The present works were based on the DFT implemented in the Vienna ab initio Simulation Package (VASP) [53]. The projector-augmented wave method [54] was used to describe the interactions between valence and core electrons, while the generalized gradient approximation, as parameterized by Perdew-Burke-Ernzerhof [55] was used to treat exchange-correlation functional effects. The cutoff energy for the plane-wave basis set was set to 500 eV, and an 11 × 11 × 1 k-points grid was used for the Brillouin zone sampling. The energy and force tolerance convergence criteria were set to 10⁻⁶ eV and 0.01 eV Å⁻¹. The Heyd-Scuseria-Ernzerhof hybrid functional (HSE06) [56] was used to correct the band structures and band edge alignments of heterostructure and monolayer systems. A vacuum layer of at least 20 Å were added along the z-direction. For the α-In₂X₃ monolayers and β-In₂X₃/α-In₂X₃ vdW heterostructures, using the center of mass as the reference point, the Berry phase [57, 58] expressions with dipole correction are applied to these systems, which allows for the adjustment of the misalignment between the vacuum levels on the different sides of the structures.
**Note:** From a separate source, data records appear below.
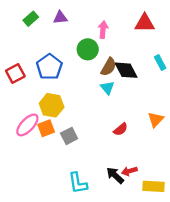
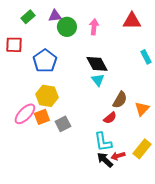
green circle: (88, 49) -> (67, 27), moved
brown semicircle: (109, 67) -> (120, 100), moved
black diamond: (126, 70) -> (97, 64), moved
red square: (15, 73) -> (14, 45), moved, turned 30
cyan L-shape: (78, 183) -> (103, 142), moved
yellow rectangle: (153, 186) -> (142, 149), moved, turned -54

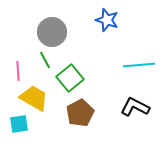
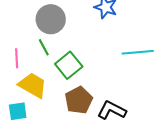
black L-shape: (135, 107) -> (112, 110), moved

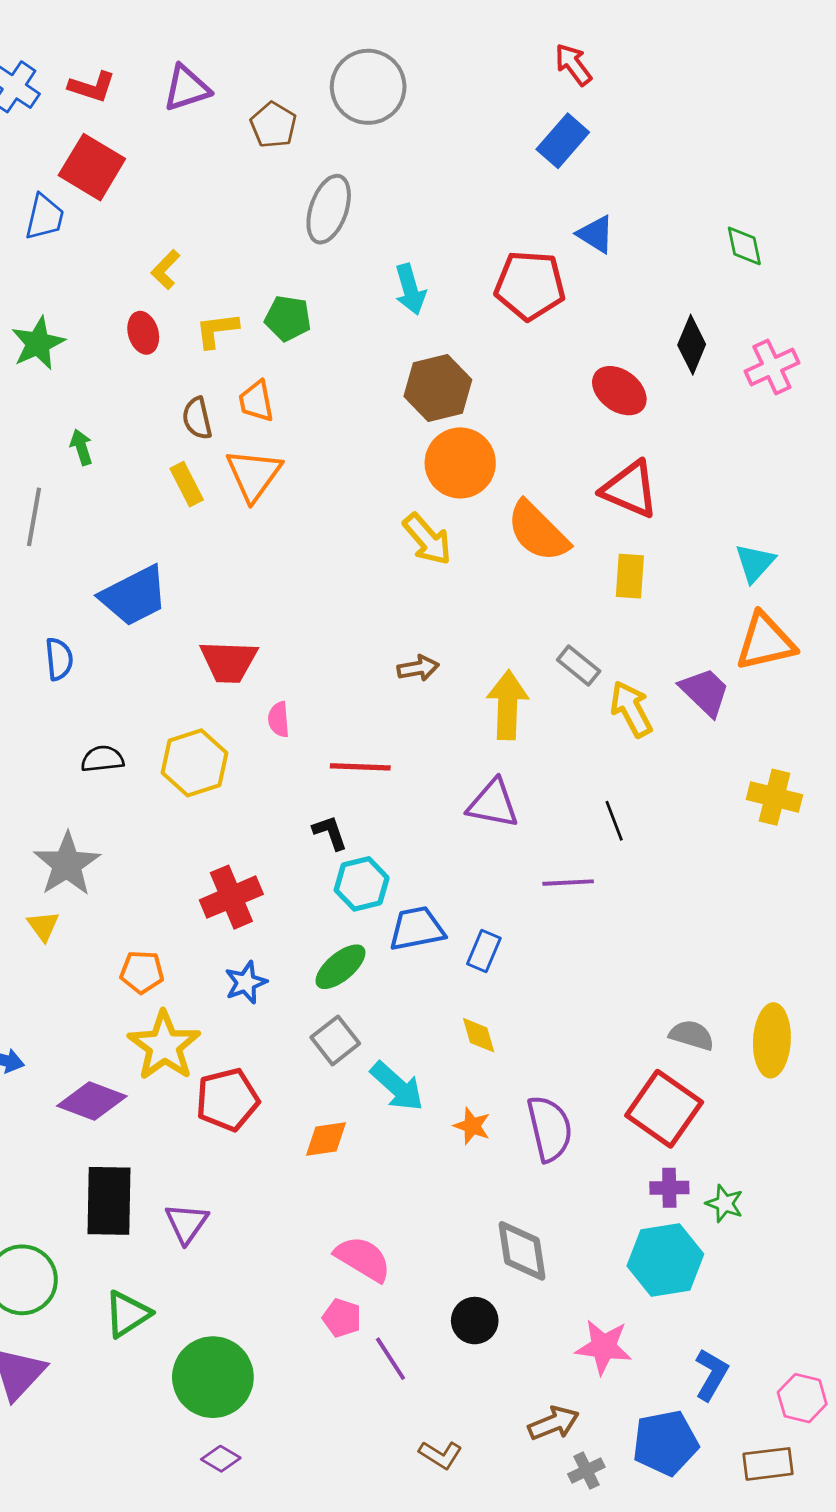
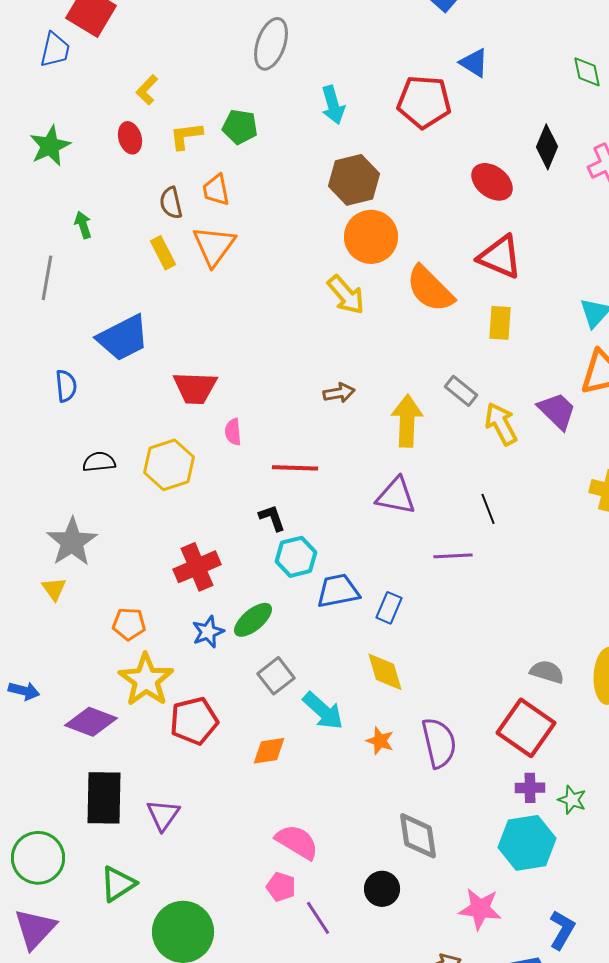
green ellipse: (341, 967) -> (253, 620), moved
yellow diamond: (479, 1035) -> (385, 672), size x1.4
The DFT-D3 approach [59, 60] was utilized to account for vdW interactions. AIMD [61] simulations were performed using a canonical ensemble regulated by the Nose-Hoover thermostat [62] to examine the thermodynamic stability of heterostructures. The VASPKIT code [63] was used to post-processing some VASP calculation results.
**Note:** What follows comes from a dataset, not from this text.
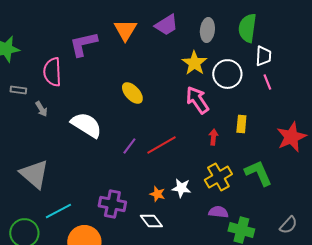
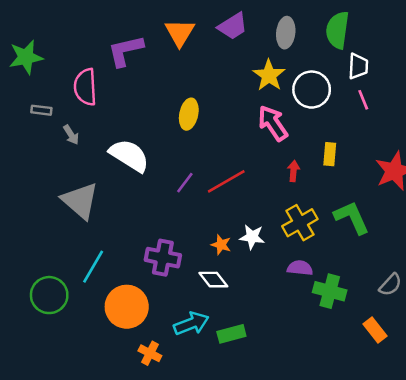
yellow ellipse: (132, 93) -> (189, 114), turned 55
gray triangle: (34, 174) -> (80, 201), moved
cyan line: (58, 211) -> (93, 267), turned -32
The formation energy (E_f) and binding energy (E_b) of the β-In₂X₃/α-In₂X₃ heterostructures can be defined as follows:

$$\begin{align}{E_{\text{f}}} = {E_{\beta {\text{-I}}{{\text{n}}_{\text{2}}}{{\text{X}}_{\text{3}}}{\text{/}}\alpha {\text{-I}}{{\text{n}}_{\text{2}}}{{\text{X}}_3}}} - {E_{\beta {\text{-I}}{{\text{n}}_{\text{2}}}{{\text{X}}_{\text{3}}}}} - {E_{\alpha {\text{-I}}{{\text{n}}_{\text{2}}}{{\text{X}}_3}}}\end{align} \tag{ 1 }$$

$$\begin{align}{E_{\text{b}}} = ({E_{\beta {\text{-I}}{{\text{n}}_{\text{2}}}{{\text{X}}_{\text{3}}}{\text{/}}\alpha {\text{-I}}{{\text{n}}_{\text{2}}}{{\text{X}}_3}}} - E_{\beta {\text{-I}}{{\text{n}}_{\text{2}}}{{\text{X}}_{\text{3}}}}^{{\text{fix}}} - E_{\alpha {\text{-I}}{{\text{n}}_{\text{2}}}{{\text{X}}_3}}^{{\text{fix}}})/A\end{align} \tag{ 2 }$$

where ${E_{\beta {\text{-I}}{{\text{n}}_{\text{2}}}{{\text{X}}_{\text{3}}}{\text{/}}\alpha {\text{-I}}{{\text{n}}_{\text{2}}}{{\text{X}}_3}}}$, ${E_{\beta {\text{-I}}{{\text{n}}_{\text{2}}}{{\text{X}}_{\text{3}}}}}$, ${E_{\alpha {\text{-I}}{{\text{n}}_{\text{2}}}{{\text{X}}_3}}}$ are the total energies of β-In2X3/α-In2X3, β-In2X3 and α-In2X3, respectively. $E_{\beta {\text{-I}}{{\text{n}}_{\text{2}}}{{\text{X}}_{\text{3}}}}^{{\text{fix}}}$ and $E_{\alpha {\text{-I}}{{\text{n}}_{\text{2}}}{{\text{X}}_3}}^{{\text{fix}}}$ represent the total energies of β-In₂X₃ and α-In₂X₃ monolayer fixed in the corresponding heterostructures lattice constant, respectively, and A is the cross-sectional area. In 2D vdW heterostructure, the formation energy refers to the energy changing of forming certain vdW heterostructure, which represents the energy difference when stacking two independent 2D materials to create the heterostructure. The formation energy can be used to assess the stability of the heterostructure, where a more negative value of formation energy indicates the structure is more stable. On the other hand, the binding energy reflects the binding strength between two layers of the heterostructure. Thus, the more negative value of binding energy indicates the stronger interaction between two layers in heterostructures. Herein, the formation energy includes the binding energy and additional lattice distortion energy.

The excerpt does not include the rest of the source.